Out-Law News 1 min. read
19 Nov 2014, 10:24 am
The Treasury has opened a consultation on proposed new regulations which, if introduced, would allow "the new regime for regulating individual conduct in banking" to be extended to senior managers at UK branches of foreign banks.
Under its plans, a new Financial Services and Markets Act (FSMA) 2000 (Relevant Authorised Persons) Order 2015 would be created, with the purpose of classifying foreign banks and investment firms that have UK branches as 'relevant authorised persons' (RAP) under the existing FSMA.
An RAP classification would ensure that new rules to govern the conduct of senior managers at those institutions can be imposed by UK regulators the Prudential Regulation Authority (PRA) and Financial Conduct Authority (FCA).
The PRA and FCA already outlined plans to regulate the conduct of individuals at UK banks and investment firms earlier this year.
Under their proposed 'Senior Managers Regime', senior individuals in banks would take on responsibility for their decisions and become subject to regular assessments of fitness and propriety.
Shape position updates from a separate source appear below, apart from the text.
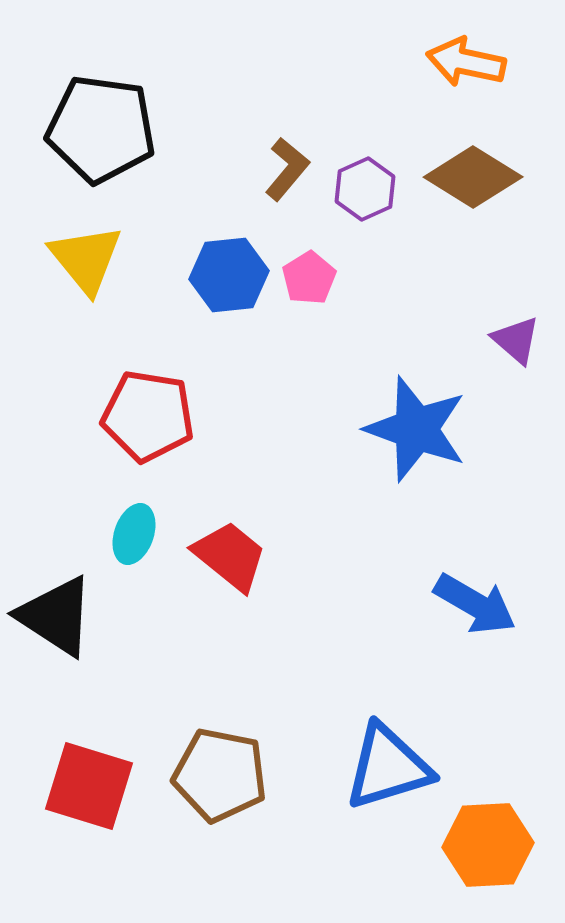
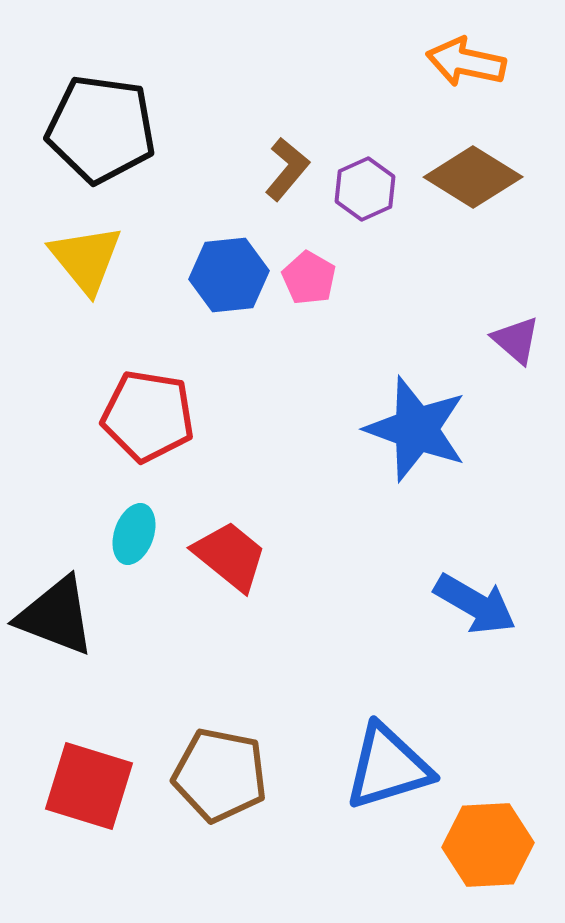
pink pentagon: rotated 10 degrees counterclockwise
black triangle: rotated 12 degrees counterclockwise
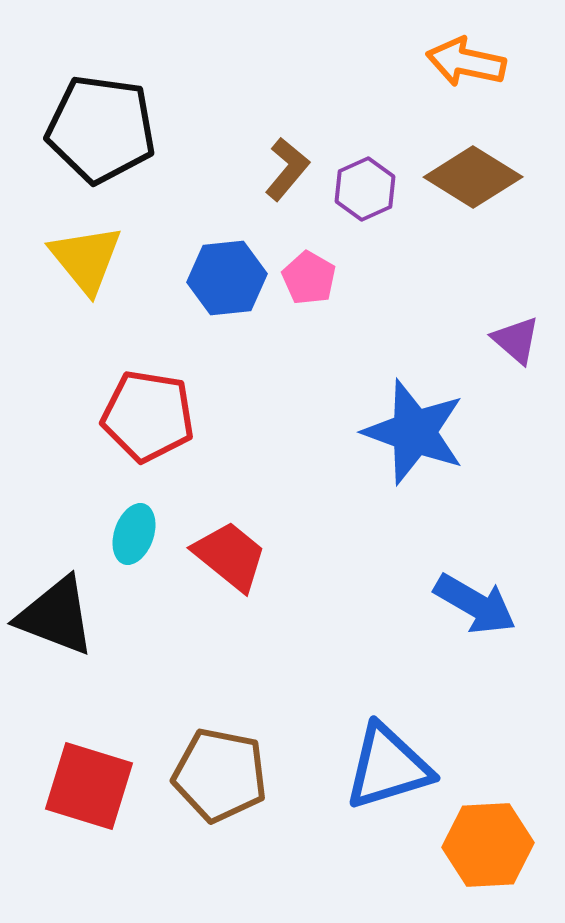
blue hexagon: moved 2 px left, 3 px down
blue star: moved 2 px left, 3 px down
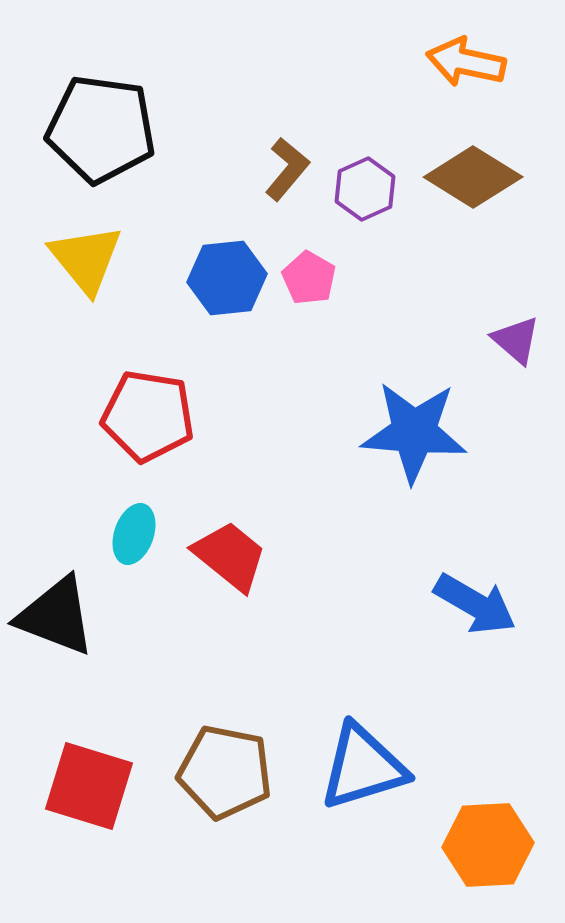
blue star: rotated 15 degrees counterclockwise
blue triangle: moved 25 px left
brown pentagon: moved 5 px right, 3 px up
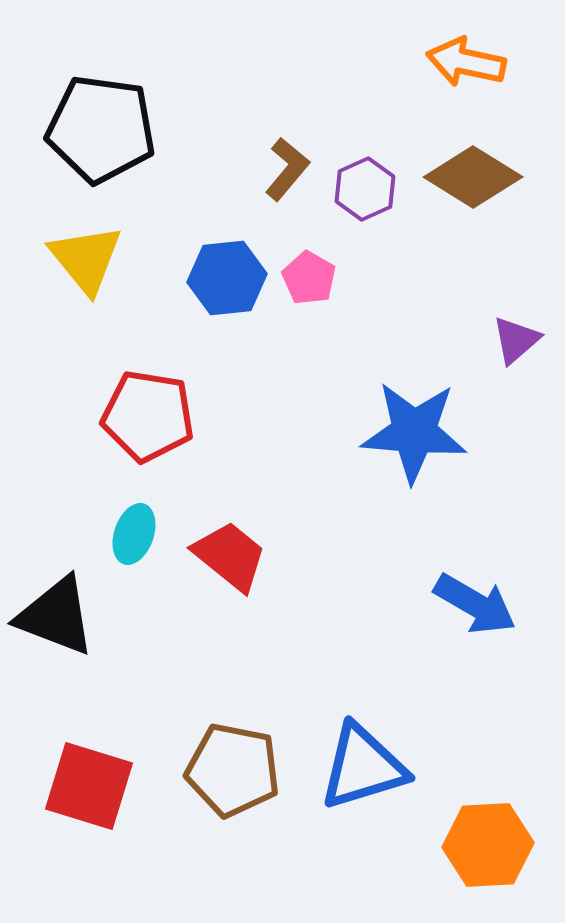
purple triangle: rotated 38 degrees clockwise
brown pentagon: moved 8 px right, 2 px up
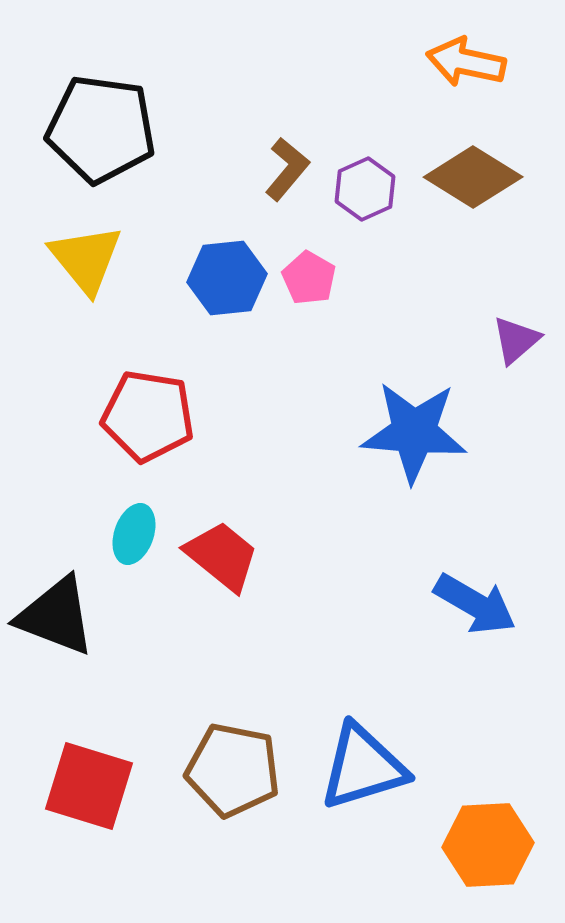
red trapezoid: moved 8 px left
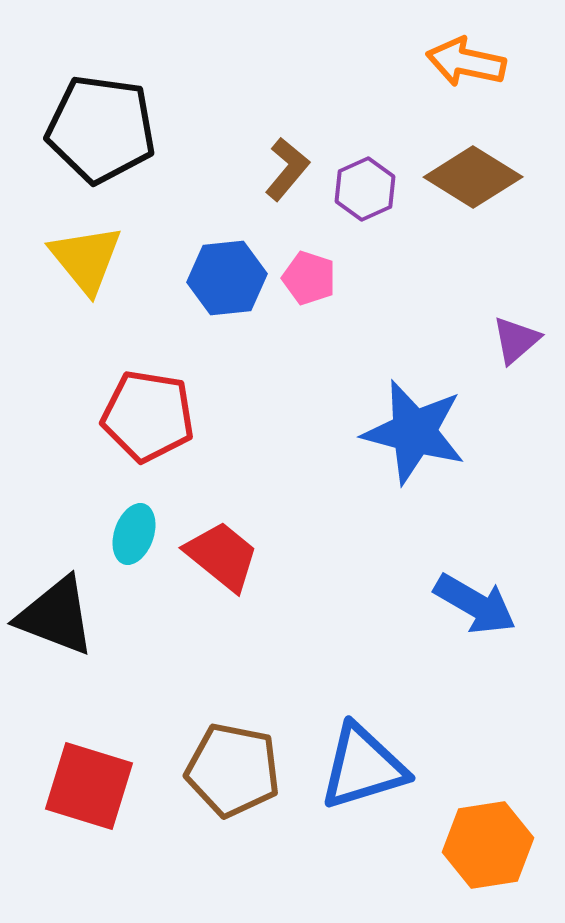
pink pentagon: rotated 12 degrees counterclockwise
blue star: rotated 10 degrees clockwise
orange hexagon: rotated 6 degrees counterclockwise
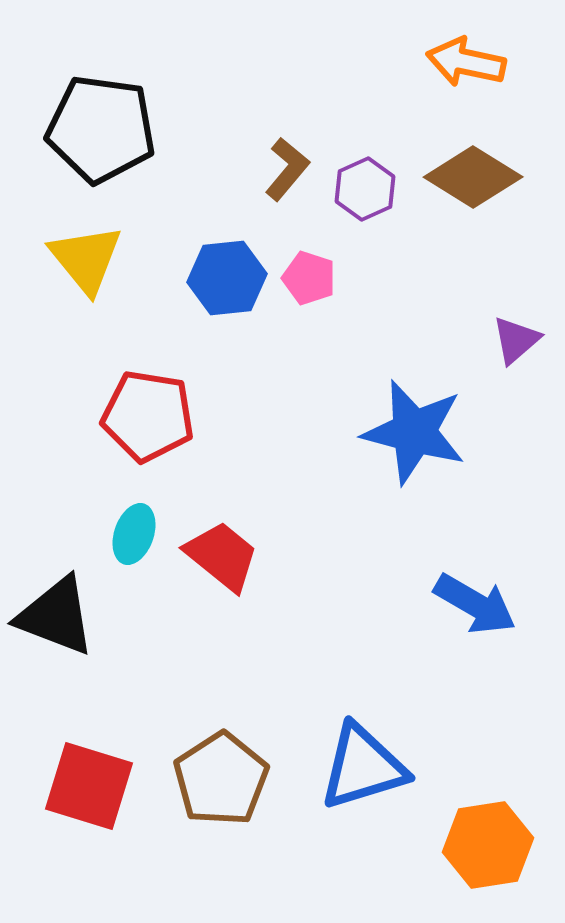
brown pentagon: moved 12 px left, 9 px down; rotated 28 degrees clockwise
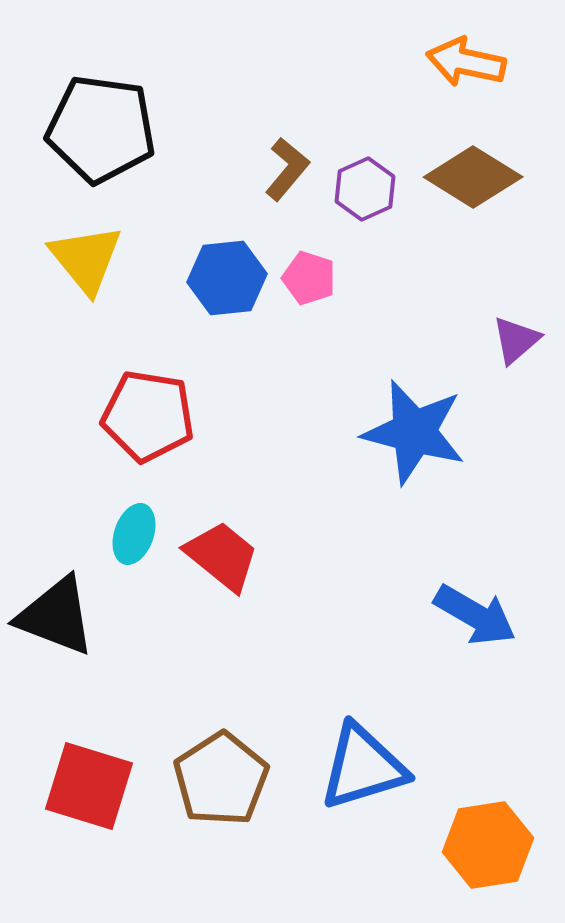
blue arrow: moved 11 px down
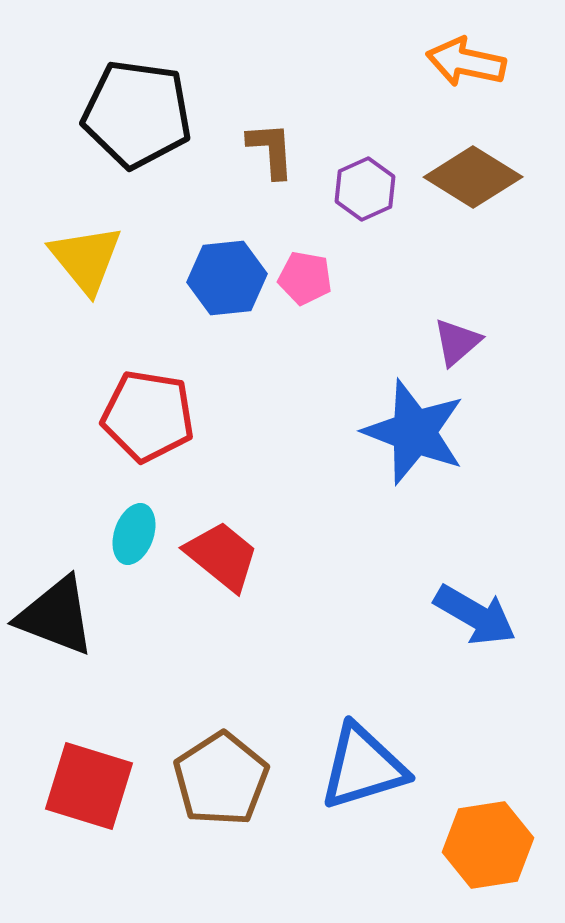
black pentagon: moved 36 px right, 15 px up
brown L-shape: moved 16 px left, 19 px up; rotated 44 degrees counterclockwise
pink pentagon: moved 4 px left; rotated 8 degrees counterclockwise
purple triangle: moved 59 px left, 2 px down
blue star: rotated 6 degrees clockwise
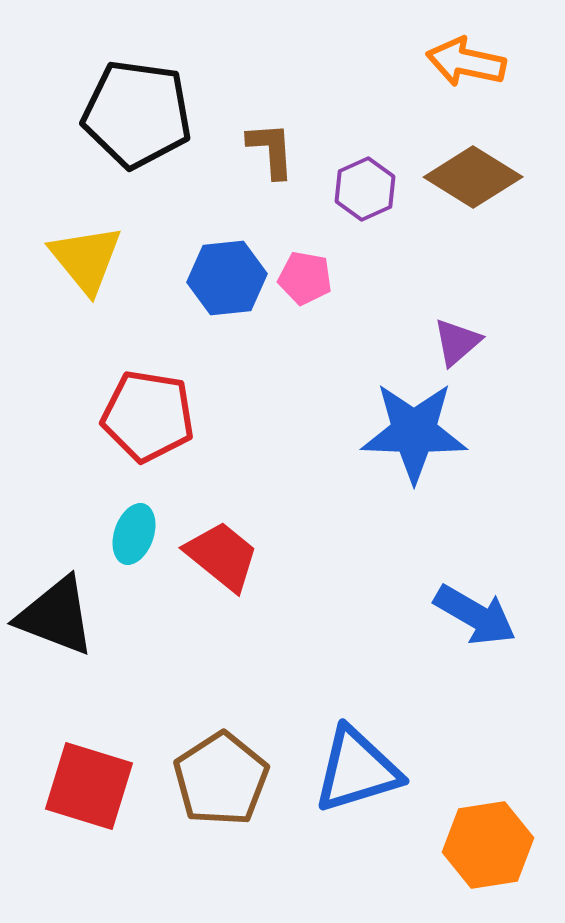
blue star: rotated 19 degrees counterclockwise
blue triangle: moved 6 px left, 3 px down
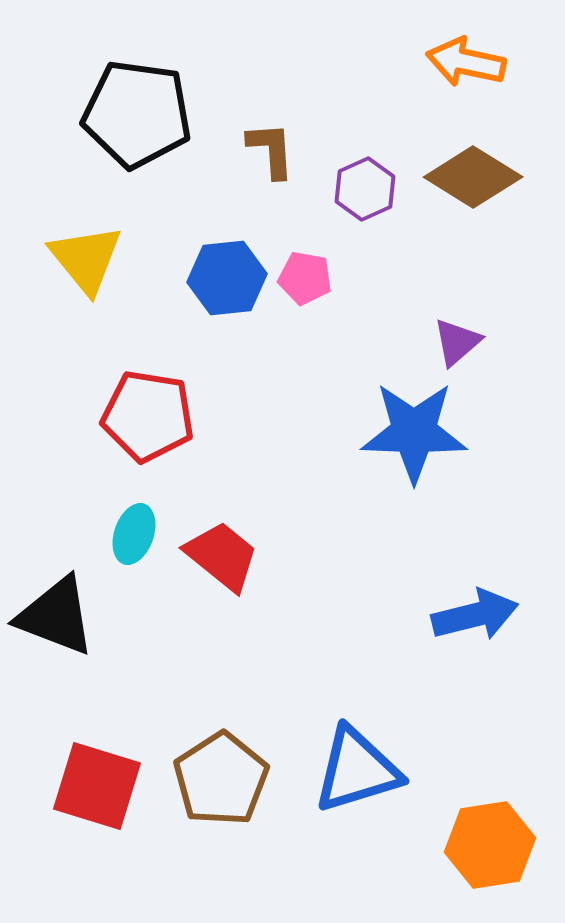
blue arrow: rotated 44 degrees counterclockwise
red square: moved 8 px right
orange hexagon: moved 2 px right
The accompanying 'Certification Regime' the regulators have also proposed would require firms to assess the fitness and propriety of staff in positions where the decisions they make could pose significant harm to the bank or any of its customers. This two-tier authorisation regime would be backed by a new set of conduct rules setting out standards of behaviour for bank employees.
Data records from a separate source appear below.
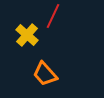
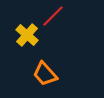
red line: rotated 20 degrees clockwise
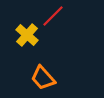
orange trapezoid: moved 2 px left, 4 px down
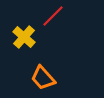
yellow cross: moved 3 px left, 2 px down
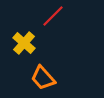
yellow cross: moved 6 px down
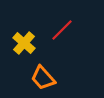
red line: moved 9 px right, 14 px down
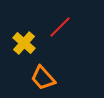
red line: moved 2 px left, 3 px up
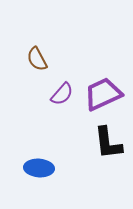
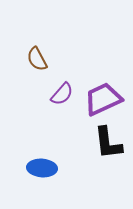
purple trapezoid: moved 5 px down
blue ellipse: moved 3 px right
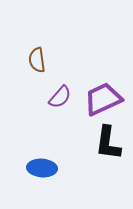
brown semicircle: moved 1 px down; rotated 20 degrees clockwise
purple semicircle: moved 2 px left, 3 px down
black L-shape: rotated 15 degrees clockwise
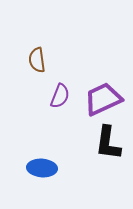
purple semicircle: moved 1 px up; rotated 20 degrees counterclockwise
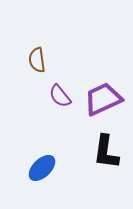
purple semicircle: rotated 120 degrees clockwise
black L-shape: moved 2 px left, 9 px down
blue ellipse: rotated 48 degrees counterclockwise
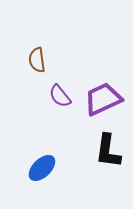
black L-shape: moved 2 px right, 1 px up
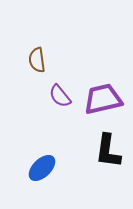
purple trapezoid: rotated 12 degrees clockwise
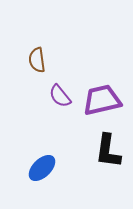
purple trapezoid: moved 1 px left, 1 px down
The PRA and FCA's consultation on its proposals closed at the end of October but the final framework is not expected to be set until early next year.
The Treasury's proposals would ensure that a similar framework can be applied to senior managers at UK branches of foreign banks.
"This step has been long mooted - particularly following the exposure of UK deposit holders to the fallibility of certain foreign banks and their UK branches during the financial crisis," banking law expert Tony Anderson of Pinsent Masons, the law firm behind Out-Law.com, said. "It brings such branches closer in alignment with the conduct regulation imposed on UK financial institutions or foreign subsidiaries of financial institutions."
The Treasury said that senior managers at UK branches of foreign banks would not, under its proposals, be able to be held liable for the 'bank failure' offence under the UK's Financial Services (Banking Reform) Act.
Under the Act it is an offence, punishable by possible imprisonment and/or a fine, for senior managers at banks to take or agree to decisions that they know could cause a bank to fail and which ultimately causes such a failure if their "conduct in relation to the taking of the decision falls far below what could reasonably be expected of a person in [their] position".